__WHAT YOU SHOULD DO__: The lines to copy run from the one containing "Terms of Use (660, 1076)" to the last line of the entries; output those lines exactly and only them, without pictures.

___ INPUT MATERIAL

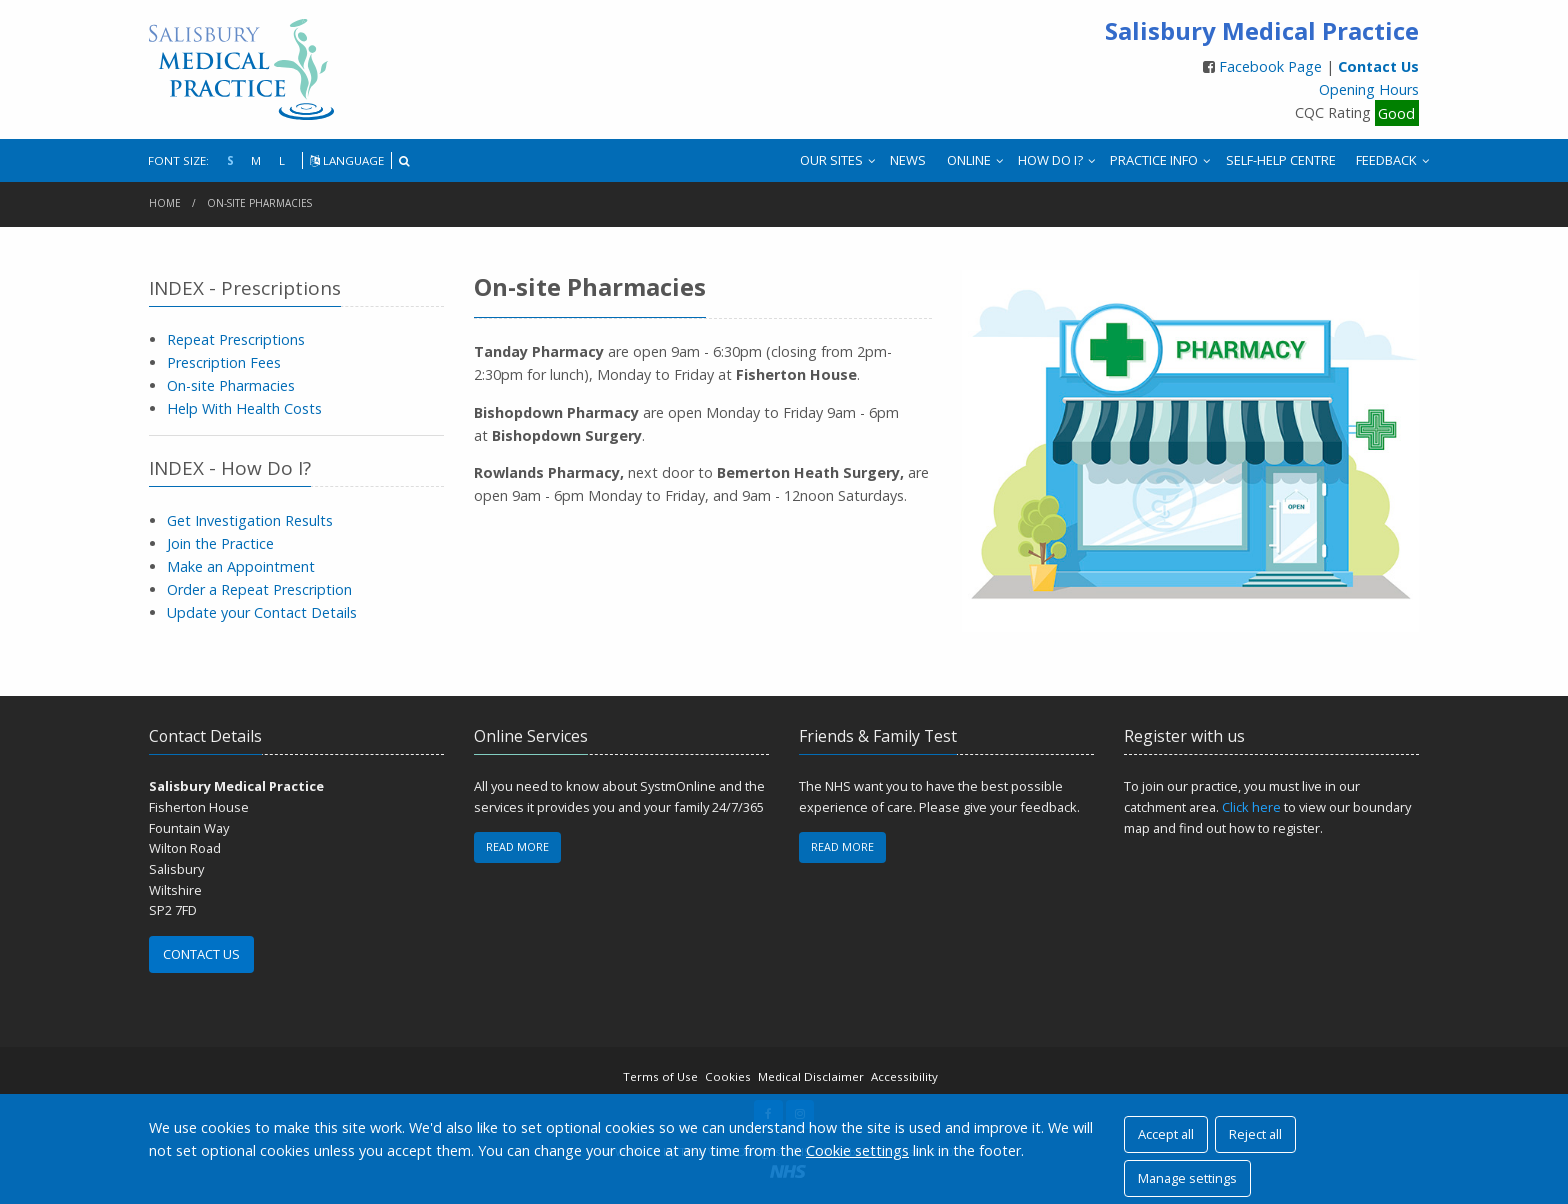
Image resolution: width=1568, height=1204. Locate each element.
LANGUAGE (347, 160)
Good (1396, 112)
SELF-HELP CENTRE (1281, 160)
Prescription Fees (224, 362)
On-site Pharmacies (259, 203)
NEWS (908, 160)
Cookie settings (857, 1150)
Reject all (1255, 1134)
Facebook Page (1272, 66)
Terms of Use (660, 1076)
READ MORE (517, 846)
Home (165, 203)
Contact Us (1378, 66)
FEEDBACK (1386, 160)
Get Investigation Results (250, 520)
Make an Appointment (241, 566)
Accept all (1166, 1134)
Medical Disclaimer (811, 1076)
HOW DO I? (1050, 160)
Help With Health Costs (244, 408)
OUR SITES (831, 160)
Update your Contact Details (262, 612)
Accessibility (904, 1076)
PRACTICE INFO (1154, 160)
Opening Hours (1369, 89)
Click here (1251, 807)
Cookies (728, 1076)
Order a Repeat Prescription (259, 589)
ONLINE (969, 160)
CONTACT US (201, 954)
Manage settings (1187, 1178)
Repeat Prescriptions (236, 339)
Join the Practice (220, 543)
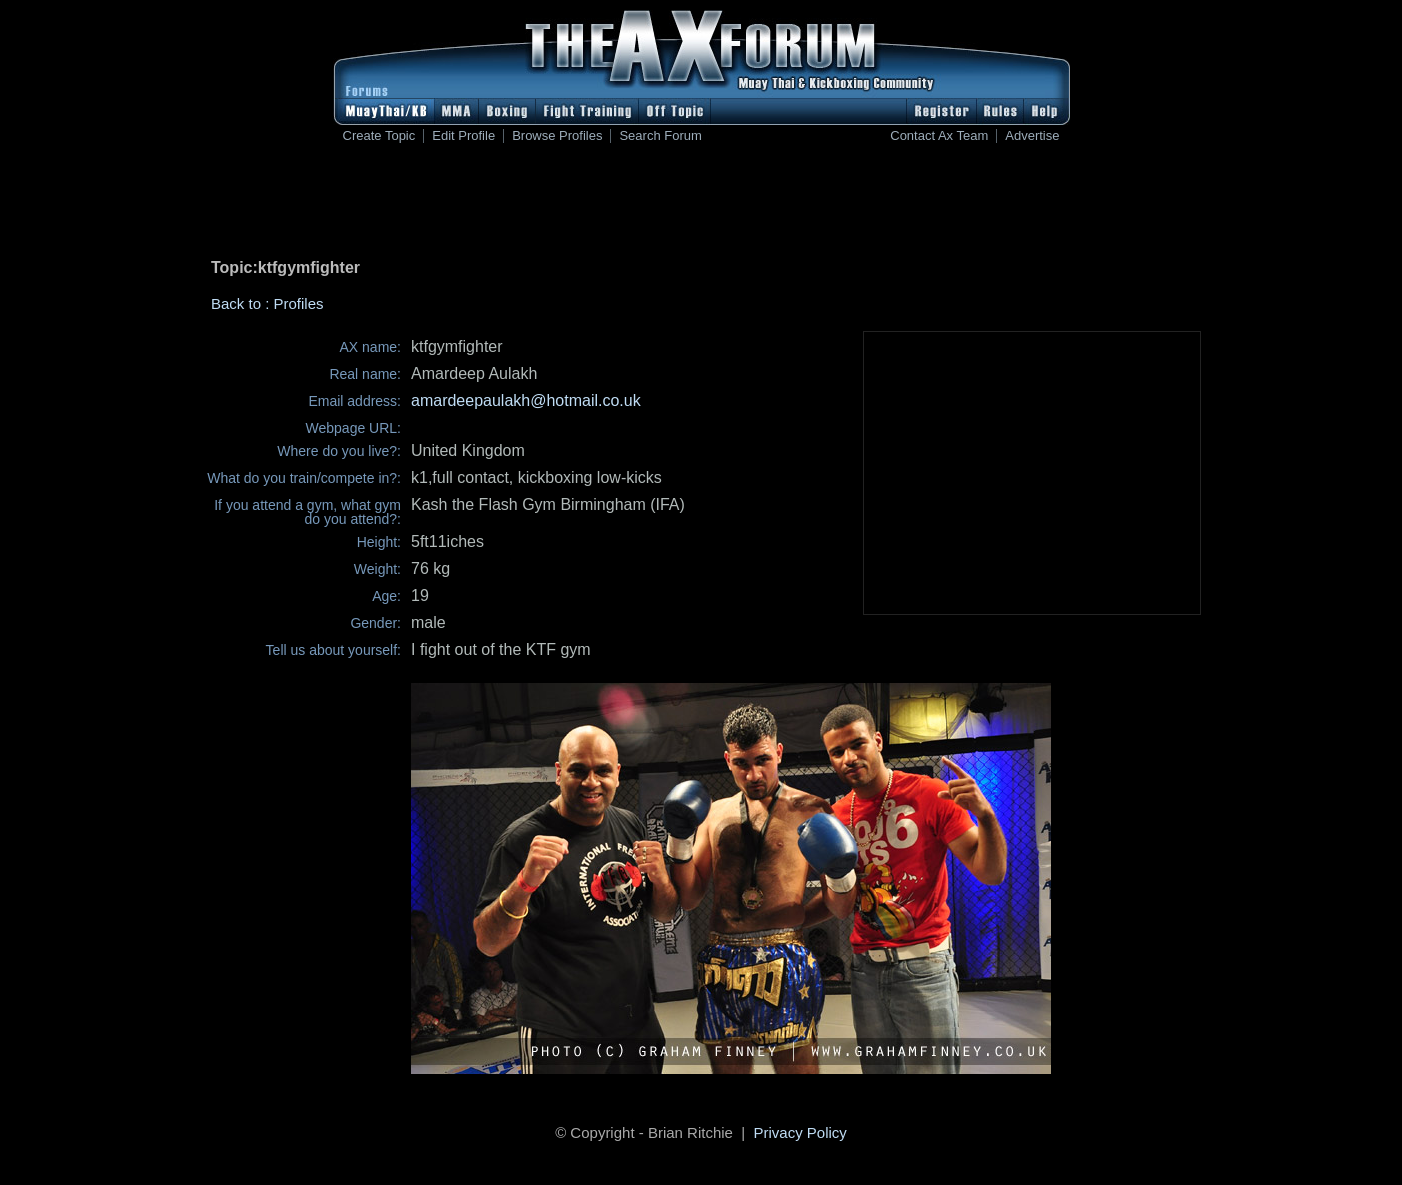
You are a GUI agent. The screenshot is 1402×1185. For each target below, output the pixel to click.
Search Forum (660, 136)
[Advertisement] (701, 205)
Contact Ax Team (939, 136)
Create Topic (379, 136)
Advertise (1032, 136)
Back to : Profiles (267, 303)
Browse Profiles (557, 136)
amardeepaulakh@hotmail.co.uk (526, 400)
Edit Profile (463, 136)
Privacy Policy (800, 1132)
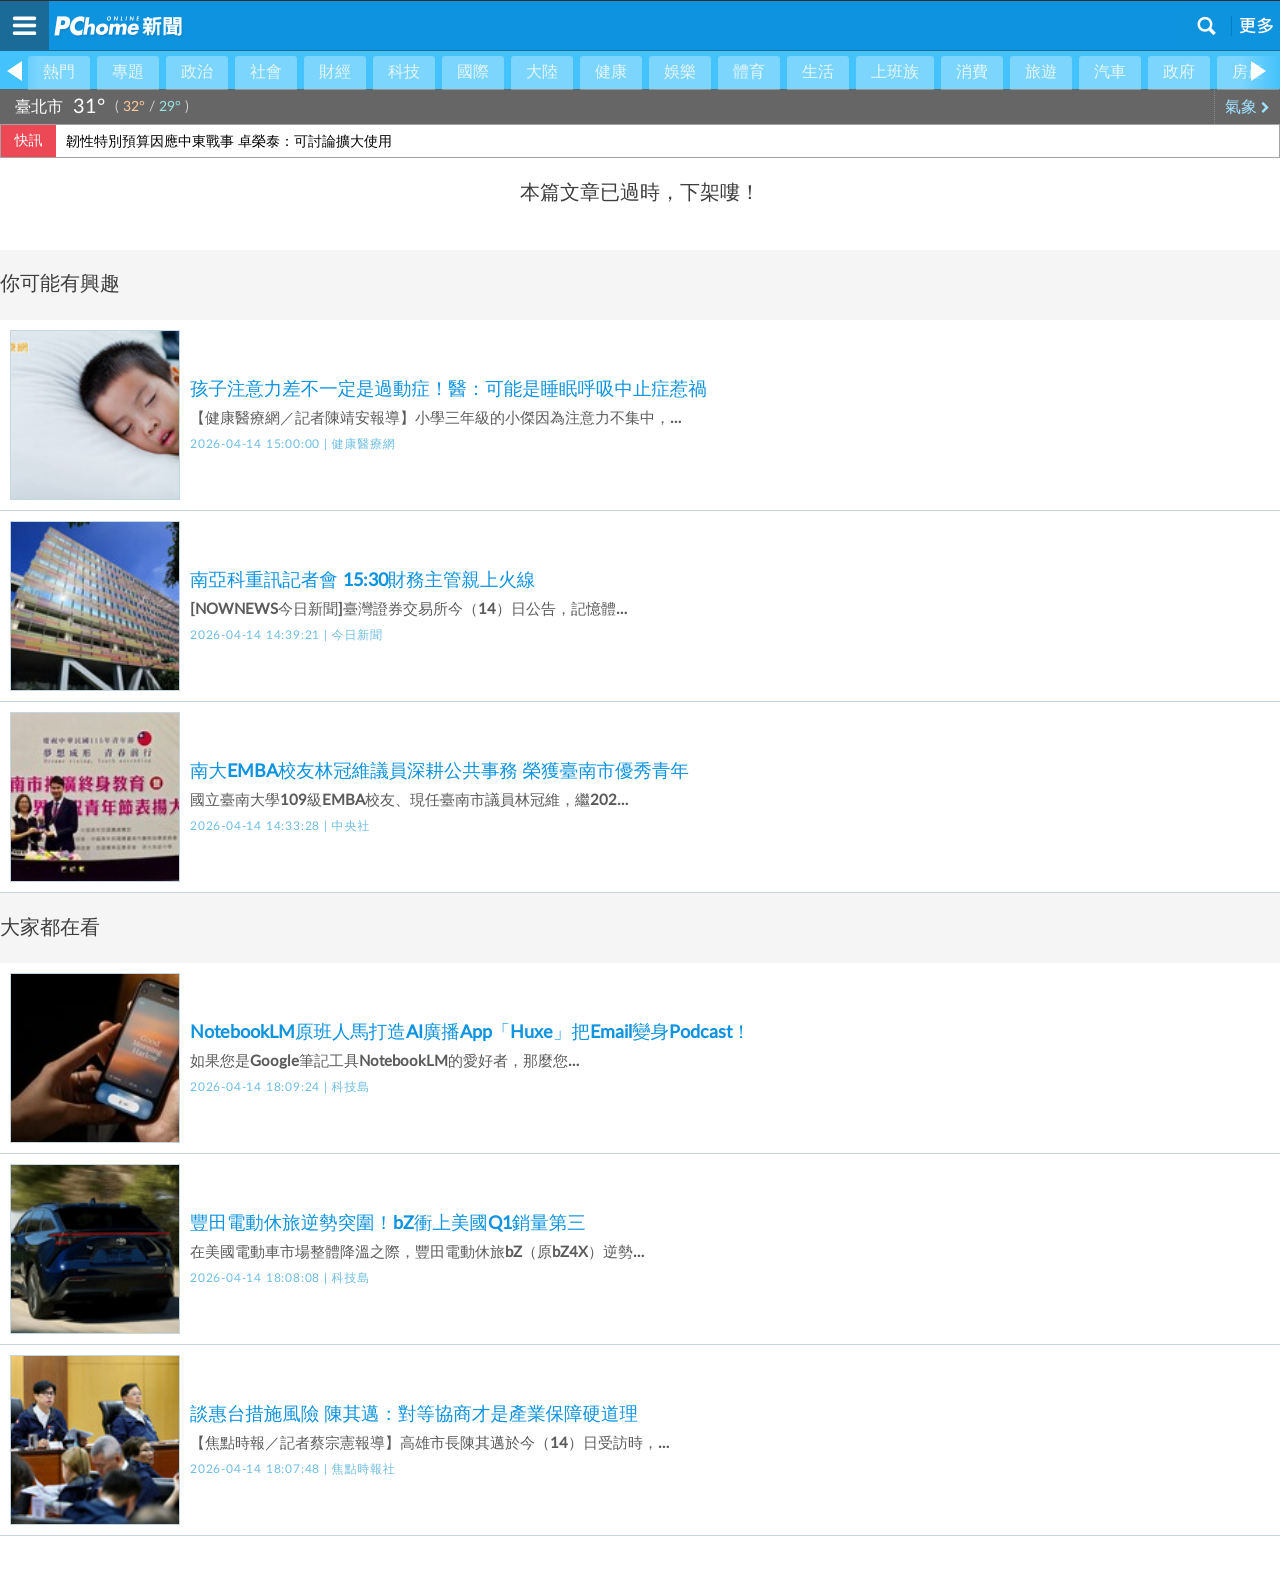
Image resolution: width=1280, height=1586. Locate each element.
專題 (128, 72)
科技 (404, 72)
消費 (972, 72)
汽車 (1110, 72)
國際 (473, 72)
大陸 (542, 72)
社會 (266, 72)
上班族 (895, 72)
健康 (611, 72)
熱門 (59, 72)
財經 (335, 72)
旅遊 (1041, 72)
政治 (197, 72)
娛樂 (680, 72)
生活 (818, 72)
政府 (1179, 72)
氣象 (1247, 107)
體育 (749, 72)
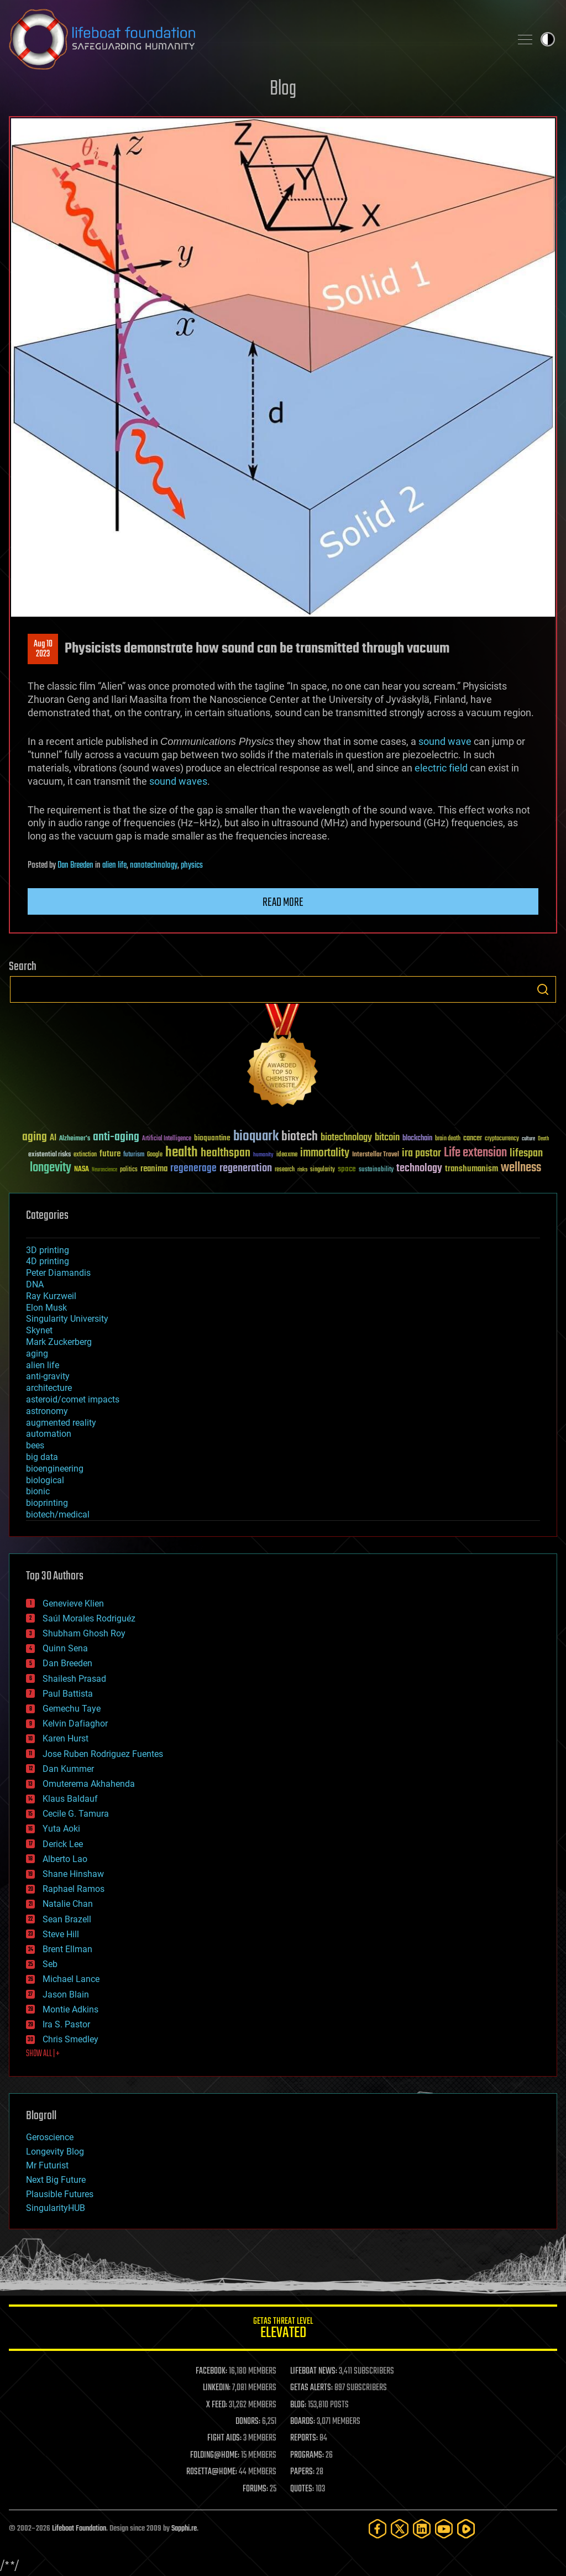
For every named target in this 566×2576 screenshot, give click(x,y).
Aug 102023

______

__RESULT BELOW__:
Terms of Use (660, 1076)
READ MORE (517, 846)
Home (165, 203)
Contact Us (1378, 66)
FEEDBACK (1386, 160)
Get Investigation Results (250, 520)
Make an Appointment (241, 566)
Accept all (1166, 1134)
Medical Disclaimer (811, 1076)
HOW DO I? (1050, 160)
Help With Health Costs (244, 408)
OUR SITES (831, 160)
Update your Contact Details (262, 612)
Accessibility (904, 1076)
PRACTICE INFO (1154, 160)
Opening Hours (1369, 89)
Click here (1251, 807)
Cookies (728, 1076)
Order a Repeat Prescription (259, 589)
ONLINE (969, 160)
CONTACT US (201, 954)
Manage settings (1187, 1178)
Repeat Prescriptions (236, 339)
Join the Practice (220, 543)
You are a GUI agent. The screenshot is 1402×1185. For each target below, output the pixel to click.
Search Forum (660, 136)
[Advertisement] (701, 205)
Contact Ax Team (939, 136)
Create Topic (379, 136)
Advertise (1032, 136)
Back to : Profiles (267, 303)
Browse Profiles (557, 136)
amardeepaulakh@hotmail.co.uk (526, 400)
Edit Profile (463, 136)
Privacy Policy (800, 1132)
Image resolution: width=1280, height=1586. Locate each element.
專題 (128, 72)
科技 (404, 72)
消費 (972, 72)
汽車 (1110, 72)
國際 (473, 72)
大陸 (542, 72)
社會 (266, 72)
上班族 (895, 72)
健康 (611, 72)
熱門 (59, 72)
財經 (335, 72)
旅遊 (1041, 72)
政治 (197, 72)
娛樂 (680, 72)
生活 (818, 72)
政府 (1179, 72)
氣象 (1247, 107)
體育 (749, 72)
For every named target in this 566×2576 screenshot, give click(x,y).
Aug 102023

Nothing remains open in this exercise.